Today, the construction industry accounts for eight to nine percent of the nation's gross domestic product and employs about seven million workers. Historically, construction managers were trained "on-the-job." Good engineers and architects became good project managers, good businessmen and good leaders through apprenticeship or trial and error. Formal construction management training has only recently emerged as a distinct discipline in engineering and architectural schools. Industry now acknowledges that formal education in construction science is essential to produce excellent construction managers and future leaders in the construction industry.
The Master of Science in Construction Management (MSCM) program at Texas A&M University is an advanced course of study. The program offers a curriculum that emphasizes the construction process, addressing topics in cost control, financial management, construction quality, project administration, project control for complex commercial or industrial construction projects, business management, contracts and law.
Individuals who complete the MSCM degree are prepared for careers in the management of commercial, industrial, institutional, civil and military construction in the roles of contractor, developer, subcontractor, owner's representative or consultant. Students are challenged to understand construction as a process and to develop management skills based on systematic, logical analysis of available resources and imposed constraints.

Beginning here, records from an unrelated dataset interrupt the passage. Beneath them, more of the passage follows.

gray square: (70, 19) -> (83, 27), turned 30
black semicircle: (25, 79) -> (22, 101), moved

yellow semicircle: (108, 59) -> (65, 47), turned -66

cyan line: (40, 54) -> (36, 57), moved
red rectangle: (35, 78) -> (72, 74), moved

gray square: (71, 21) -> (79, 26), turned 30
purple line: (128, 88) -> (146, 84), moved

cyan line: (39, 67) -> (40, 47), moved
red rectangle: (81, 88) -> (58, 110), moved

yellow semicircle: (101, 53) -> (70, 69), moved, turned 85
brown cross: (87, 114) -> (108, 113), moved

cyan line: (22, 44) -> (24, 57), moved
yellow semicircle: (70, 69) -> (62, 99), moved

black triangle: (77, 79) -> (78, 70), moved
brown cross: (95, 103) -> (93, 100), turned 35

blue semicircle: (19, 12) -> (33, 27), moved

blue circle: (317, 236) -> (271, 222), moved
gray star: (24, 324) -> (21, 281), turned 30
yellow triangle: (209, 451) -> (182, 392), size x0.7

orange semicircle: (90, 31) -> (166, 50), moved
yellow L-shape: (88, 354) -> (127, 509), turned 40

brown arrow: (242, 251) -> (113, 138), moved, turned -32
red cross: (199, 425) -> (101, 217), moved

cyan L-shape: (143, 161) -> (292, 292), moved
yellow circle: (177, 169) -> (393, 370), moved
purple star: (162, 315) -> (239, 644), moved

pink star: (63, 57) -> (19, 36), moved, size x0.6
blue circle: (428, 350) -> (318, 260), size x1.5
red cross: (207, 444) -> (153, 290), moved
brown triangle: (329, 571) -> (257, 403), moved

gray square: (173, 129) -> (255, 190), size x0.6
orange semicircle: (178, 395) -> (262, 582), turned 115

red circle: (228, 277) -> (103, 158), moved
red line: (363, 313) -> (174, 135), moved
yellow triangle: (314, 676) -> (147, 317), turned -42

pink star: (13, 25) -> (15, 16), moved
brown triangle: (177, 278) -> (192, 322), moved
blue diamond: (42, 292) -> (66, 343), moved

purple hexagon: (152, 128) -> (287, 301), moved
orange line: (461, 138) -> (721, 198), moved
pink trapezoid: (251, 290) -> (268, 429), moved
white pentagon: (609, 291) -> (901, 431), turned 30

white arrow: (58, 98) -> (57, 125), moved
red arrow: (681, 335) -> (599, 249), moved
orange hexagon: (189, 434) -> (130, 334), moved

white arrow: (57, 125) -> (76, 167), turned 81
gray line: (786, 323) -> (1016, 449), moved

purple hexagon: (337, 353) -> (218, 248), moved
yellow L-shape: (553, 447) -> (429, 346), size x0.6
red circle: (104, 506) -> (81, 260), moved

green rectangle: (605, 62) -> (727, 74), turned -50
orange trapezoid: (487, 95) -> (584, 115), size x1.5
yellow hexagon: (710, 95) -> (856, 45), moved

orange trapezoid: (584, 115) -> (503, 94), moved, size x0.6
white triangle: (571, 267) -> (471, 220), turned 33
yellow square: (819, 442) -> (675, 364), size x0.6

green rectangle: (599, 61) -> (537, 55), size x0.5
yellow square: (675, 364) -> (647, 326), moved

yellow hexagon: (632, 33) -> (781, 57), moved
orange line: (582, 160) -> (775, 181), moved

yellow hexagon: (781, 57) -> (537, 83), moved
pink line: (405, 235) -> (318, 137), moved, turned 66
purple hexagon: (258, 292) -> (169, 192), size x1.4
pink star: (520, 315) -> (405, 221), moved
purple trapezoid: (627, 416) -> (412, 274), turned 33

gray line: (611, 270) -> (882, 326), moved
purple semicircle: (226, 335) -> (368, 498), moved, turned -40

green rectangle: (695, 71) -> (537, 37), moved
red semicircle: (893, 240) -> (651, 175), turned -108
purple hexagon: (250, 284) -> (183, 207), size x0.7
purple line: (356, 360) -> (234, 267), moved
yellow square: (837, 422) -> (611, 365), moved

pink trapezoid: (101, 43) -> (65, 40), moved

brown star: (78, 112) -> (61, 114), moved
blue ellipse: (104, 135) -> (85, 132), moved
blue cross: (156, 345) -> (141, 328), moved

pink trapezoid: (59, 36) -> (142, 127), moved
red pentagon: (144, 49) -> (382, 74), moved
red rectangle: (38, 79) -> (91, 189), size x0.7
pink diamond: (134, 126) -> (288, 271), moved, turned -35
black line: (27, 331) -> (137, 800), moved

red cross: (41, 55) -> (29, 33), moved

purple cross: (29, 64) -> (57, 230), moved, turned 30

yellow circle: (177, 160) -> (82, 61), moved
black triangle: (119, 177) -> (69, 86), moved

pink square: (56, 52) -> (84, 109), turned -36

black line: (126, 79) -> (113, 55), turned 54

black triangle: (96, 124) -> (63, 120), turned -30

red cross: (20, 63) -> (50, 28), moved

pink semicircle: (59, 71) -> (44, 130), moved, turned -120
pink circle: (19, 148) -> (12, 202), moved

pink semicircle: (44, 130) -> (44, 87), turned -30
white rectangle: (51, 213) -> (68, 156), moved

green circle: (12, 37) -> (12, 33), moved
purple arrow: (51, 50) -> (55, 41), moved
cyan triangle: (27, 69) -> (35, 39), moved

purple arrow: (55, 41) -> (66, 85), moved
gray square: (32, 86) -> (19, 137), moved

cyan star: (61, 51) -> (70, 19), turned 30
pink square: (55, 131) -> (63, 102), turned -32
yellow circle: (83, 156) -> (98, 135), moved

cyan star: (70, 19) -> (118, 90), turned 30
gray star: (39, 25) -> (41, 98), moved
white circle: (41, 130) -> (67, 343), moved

The advent of high technology information, imaging and media systems has fostered a modern renaissance in visualization. During the European Renaissance, many of the period's great painters were not only artists, but also scientists, architects and engineers. Today's visualizers need skills spanning these older disciplines as well as several new ones, such as computer science, video technology, and psychology. In fact, the range of skills is so broad that no one person can master them all, and collaborative teams have replaced the solitary genius. Strong participants on such teams have both expertise in a specialty area and the broad background necessary for effective collaboration with other team members. The Visualization academic program produces leaders in the fields where art and science merge.
The Master of Science in Visualization, established in 1989, is designed to prepare students for a range of careers in visualization. The program helps students develop the focused expertise and broad foundation knowledge needed in the burgeoning field of digital and electronic visualization. Graduates have achieved success as creative directors, computer animators, university professors, software designers and in many related professions.
The core curriculum of the MS in Visualization program is designed to give all students a basic grasp of the artistic, scientific, cognitive and technical foundations of the discipline. Beyond this broad training, the program requires students to develop a strong focus area of advanced expertise and complete a research thesis in this area.
The program centers on the computer as a primary tool for visualization with strong offerings in animation, modeling and simulation, image generation and manipulation, and supporting technology.
Core courses include 3-D modeling and animation, digital imaging, image synthesis, design communication, and cinematics. Also offered are many elective courses in fields of modeling, animation, rendering and shading, compositing, design communication, time based media, multimedia, photography, computational geometry, physically based modeling and game design.
Opportunities for thesis work span a broad spectrum, from multidisciplinary themes to those that fall more directly into fields such as computer animation, computer science, cinematography, art and design, and psychology.
The program typically has about 80 active students at any given time. The majority of former students are currently working in the animation, visual effects, and electronic gaming industries including Blue Sky, Dreamworks/PDI, Electronic Arts, ILM, Laika, Pixar, Rhythm & Hues, Reel FX, and Sony Pictures Imageworks.